=== Data under study ===
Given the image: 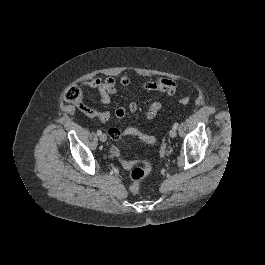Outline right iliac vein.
I'll return each mask as SVG.
<instances>
[{"label":"right iliac vein","mask_w":265,"mask_h":265,"mask_svg":"<svg viewBox=\"0 0 265 265\" xmlns=\"http://www.w3.org/2000/svg\"><path fill=\"white\" fill-rule=\"evenodd\" d=\"M106 140H107L106 135H105V134H101V135H100V141H101V142H105Z\"/></svg>","instance_id":"1"}]
</instances>
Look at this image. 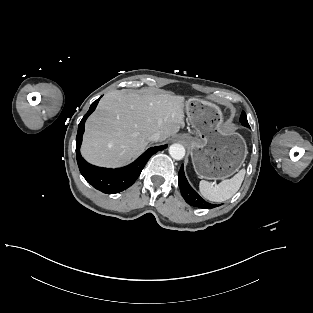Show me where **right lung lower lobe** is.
Segmentation results:
<instances>
[{"label": "right lung lower lobe", "instance_id": "98d812e1", "mask_svg": "<svg viewBox=\"0 0 313 313\" xmlns=\"http://www.w3.org/2000/svg\"><path fill=\"white\" fill-rule=\"evenodd\" d=\"M100 98L94 101L78 126L76 137V157L79 170L86 181L103 193H119L130 187L140 175L149 158L158 151L167 148V145L151 147L133 163L118 169H107L93 166L86 162L80 154L84 124L89 115L95 110Z\"/></svg>", "mask_w": 313, "mask_h": 313}]
</instances>
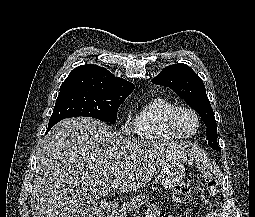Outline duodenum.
Instances as JSON below:
<instances>
[{
  "label": "duodenum",
  "mask_w": 255,
  "mask_h": 217,
  "mask_svg": "<svg viewBox=\"0 0 255 217\" xmlns=\"http://www.w3.org/2000/svg\"><path fill=\"white\" fill-rule=\"evenodd\" d=\"M112 206L109 204H101L97 209V217H110Z\"/></svg>",
  "instance_id": "obj_1"
}]
</instances>
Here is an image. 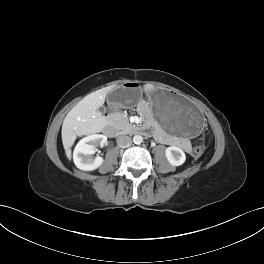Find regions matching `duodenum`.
<instances>
[{"label":"duodenum","instance_id":"obj_1","mask_svg":"<svg viewBox=\"0 0 264 264\" xmlns=\"http://www.w3.org/2000/svg\"><path fill=\"white\" fill-rule=\"evenodd\" d=\"M147 131L148 130L146 128H142V127H132L130 129V132L133 134H142ZM104 132L107 136H115L117 133V130L110 122H108L104 128Z\"/></svg>","mask_w":264,"mask_h":264}]
</instances>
===
How to complete this task
The answer is each line in which the word "http" occurs, copied from the material above.

Finished task
[{"label":"right iliac vein","mask_w":265,"mask_h":265,"mask_svg":"<svg viewBox=\"0 0 265 265\" xmlns=\"http://www.w3.org/2000/svg\"><path fill=\"white\" fill-rule=\"evenodd\" d=\"M106 140H107L106 135H105V134H101V135H100V141H101V142H105Z\"/></svg>","instance_id":"1"}]
[{"label": "right lung lower lobe", "instance_id": "98d812e1", "mask_svg": "<svg viewBox=\"0 0 313 313\" xmlns=\"http://www.w3.org/2000/svg\"><path fill=\"white\" fill-rule=\"evenodd\" d=\"M100 98L94 101L78 126L76 137V157L79 170L86 181L103 193H119L130 187L140 175L149 158L158 151L167 148V145L151 147L133 163L118 169H107L93 166L86 162L80 154L84 124L89 115L95 110Z\"/></svg>", "mask_w": 313, "mask_h": 313}]
  "mask_svg": "<svg viewBox=\"0 0 255 217\" xmlns=\"http://www.w3.org/2000/svg\"><path fill=\"white\" fill-rule=\"evenodd\" d=\"M112 206L109 204H101L97 209V217H110Z\"/></svg>",
[{"label":"duodenum","instance_id":"obj_1","mask_svg":"<svg viewBox=\"0 0 264 264\" xmlns=\"http://www.w3.org/2000/svg\"><path fill=\"white\" fill-rule=\"evenodd\" d=\"M147 131L148 130L146 128H142V127H132L130 129V132L133 134H142ZM104 132L107 136H115L117 133V130L110 122H108L104 128Z\"/></svg>","mask_w":264,"mask_h":264}]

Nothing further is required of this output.